GORV is a secondary structure prediction method based on information theory and Bayesian statistics. Unlike other methods mentioned previously, this method does not use real valued encodings (such as frequencies or position specific scoring matrices etc.) of multiple sequence alignments.

GORV uses the CB513 data set. Secondary structure assignments were taken from DSSP. The 8-to-3 state reduction scheme used is significantly different than the previously mentioned methods. This scheme does not take into account the 3/10 helices, which are not so rare (3%). Thus the published results are slightly over-stated.

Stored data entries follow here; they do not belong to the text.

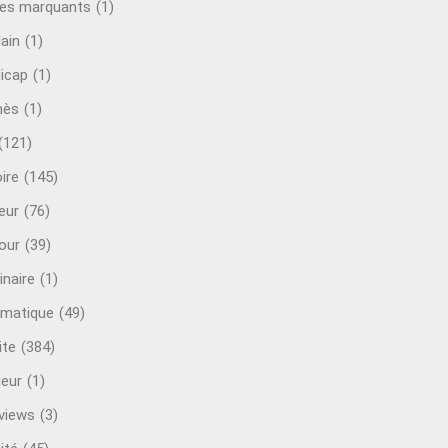
es marquants
(1)
lain
(1)
icap
(1)
mès
(1)
(121)
ire
(145)
eur
(76)
our
(39)
inaire
(1)
rmatique
(49)
ite
(384)
ieur
(1)
rviews
(3)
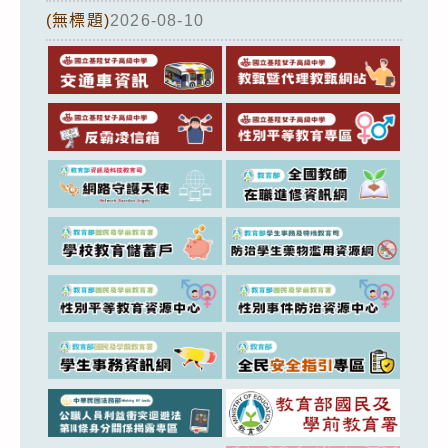
(無標題)
2026-08-10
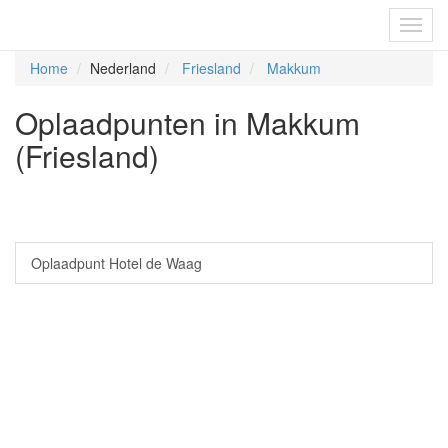
Fietsoplaadpunten.be
Toggl
navig
Home
Nederland
Friesland
Makkum
Oplaadpunten in Makkum
(Friesland)
Oplaadpunt Hotel de Waag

We have checked to see that this reduction scheme may add at least 2.44% to the actual performance prediction of the prediction.

GORV method utilizes the three major parts of secondary structure prediction (mentioned in section 2.3). The sequence-to-structure component depends on information theory, and specifically on the information function. Each residue is represented by a frame of 7 to 13 residues (depending on the sequence length). The predictions are based on the information function. A Bayesian approximation is used for this formula (details in GORV article). The probability that a pattern (a local frame) is of a secondary structure is approximated by the statistics of single residues, pairs of residues and triplets of residues in the frame. This means the frame is represented by the residues in specific positions, and residue pairs and triplets in specific positions. The probabilities of each secondary structure state (helix, strand or coil) are calculated using this method and each probability is normalized to [0, 1] interval. Then the most probable state is selected as the secondary structure prediction. Some thresholds for assigning a secondary structure are also applied at this step since the algorithm had a bias towards the coil structure (i.e. a considerable number of helix and strand states were predicted to be coil).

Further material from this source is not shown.